The National Mapping Programme in Norfolk
The National Mapping Programme (NMP) is an English Heritage initiative, which aims to identify, map and interpret all archaeological sites throughout England visible on aerial photographs. The aim of the programme is to gain an understanding and to provide a synthesis of past human settlement and activity from the Neolithic period to the 20th century. Sixty-four NMP projects are currently either completed or underway, with 40.9% of the country already mapped. Further details of all of these projects can be found at the English Heritage website.
The Norfolk NMP uses a variety of aerial photographs, including the approximately 86,000 aerial photographs in the Norfolk Air Photograph Library. The National Monuments Record collection (held at Swindon), Cambridge University aerial photographs from the Unit for Landscape Modelling and vertical photography from Norfolk County Council are amongst the other sources consulted.

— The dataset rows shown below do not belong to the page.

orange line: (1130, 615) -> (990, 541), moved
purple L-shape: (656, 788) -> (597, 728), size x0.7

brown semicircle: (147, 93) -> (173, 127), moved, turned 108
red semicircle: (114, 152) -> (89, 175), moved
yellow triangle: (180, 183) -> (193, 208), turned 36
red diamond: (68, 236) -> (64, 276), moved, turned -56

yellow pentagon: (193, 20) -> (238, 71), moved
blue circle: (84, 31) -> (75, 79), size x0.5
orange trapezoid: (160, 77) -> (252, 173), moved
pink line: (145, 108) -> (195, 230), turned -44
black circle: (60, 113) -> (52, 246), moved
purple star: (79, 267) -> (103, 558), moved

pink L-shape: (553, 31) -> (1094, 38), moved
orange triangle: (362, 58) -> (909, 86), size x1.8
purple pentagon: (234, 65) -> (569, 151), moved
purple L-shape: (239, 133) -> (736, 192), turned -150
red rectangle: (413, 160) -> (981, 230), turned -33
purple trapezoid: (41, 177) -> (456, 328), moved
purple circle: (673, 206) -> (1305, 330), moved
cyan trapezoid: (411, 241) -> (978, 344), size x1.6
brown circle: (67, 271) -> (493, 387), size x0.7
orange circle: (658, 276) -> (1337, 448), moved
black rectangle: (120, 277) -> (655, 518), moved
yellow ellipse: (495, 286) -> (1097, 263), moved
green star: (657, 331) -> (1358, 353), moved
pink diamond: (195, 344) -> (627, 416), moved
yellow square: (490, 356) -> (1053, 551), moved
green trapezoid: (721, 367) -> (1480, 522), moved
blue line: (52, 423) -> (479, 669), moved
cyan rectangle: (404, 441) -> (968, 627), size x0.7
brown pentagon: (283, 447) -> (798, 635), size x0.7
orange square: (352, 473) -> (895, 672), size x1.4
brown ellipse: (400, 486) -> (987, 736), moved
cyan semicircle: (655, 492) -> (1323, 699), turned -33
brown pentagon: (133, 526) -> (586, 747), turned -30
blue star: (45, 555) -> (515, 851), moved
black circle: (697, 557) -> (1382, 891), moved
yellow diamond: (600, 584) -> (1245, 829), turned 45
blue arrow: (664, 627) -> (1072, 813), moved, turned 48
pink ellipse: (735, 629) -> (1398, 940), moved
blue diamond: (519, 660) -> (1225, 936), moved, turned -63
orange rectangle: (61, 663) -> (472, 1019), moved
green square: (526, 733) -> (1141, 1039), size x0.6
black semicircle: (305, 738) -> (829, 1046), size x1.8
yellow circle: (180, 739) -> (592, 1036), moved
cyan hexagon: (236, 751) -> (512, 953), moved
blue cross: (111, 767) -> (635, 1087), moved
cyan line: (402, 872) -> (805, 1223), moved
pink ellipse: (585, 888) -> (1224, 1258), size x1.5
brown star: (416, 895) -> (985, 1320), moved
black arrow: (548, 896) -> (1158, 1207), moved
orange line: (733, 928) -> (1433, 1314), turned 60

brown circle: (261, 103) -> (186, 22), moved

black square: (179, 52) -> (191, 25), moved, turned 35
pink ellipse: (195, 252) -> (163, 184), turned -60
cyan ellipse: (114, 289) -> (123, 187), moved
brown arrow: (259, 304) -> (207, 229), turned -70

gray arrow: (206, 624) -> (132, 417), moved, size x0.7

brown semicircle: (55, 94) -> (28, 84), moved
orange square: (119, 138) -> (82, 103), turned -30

Since 2001, the Norfolk NMP team has mapped approximately 39% of Norfolk, recording almost 9,000 archaeological sites, around 50% of which had not previously been recorded. This has created an archaeological map covering over 2,150 sq km. The areas covered include the coast, the Broads, selected areas of Norfolk’s aggregate-bearing landscapes and the Growth Points of Norwich and Thetford along with the interlinking A11 corridor. The project team are currently working in Suffolk, assessing Lothingland, Greater Lowestoft and North Suffolk Coast and Heaths AONB.
Copies of the reports produced during the Norfolk NMP projects looking at the archaeology of the coast and broads can be downloaded from the English Heritage website by following the links below:
The Archaeology of Norfolk's Coastal Zone by J. Albone, S. Massey & S. Tremlett (2007)
The Archaeology of Norfolk's Broads Zones by J. Albone, S. Massey & S. Tremlett (2007)
Sites recorded by the Norfolk NMP projects include Bronze Age burial mounds, Iron Age settlements, Roman camps, medieval villages and World War Two defences. The maps and records created by each project can be consulted via the Norfolk Historic Environment Record and this website.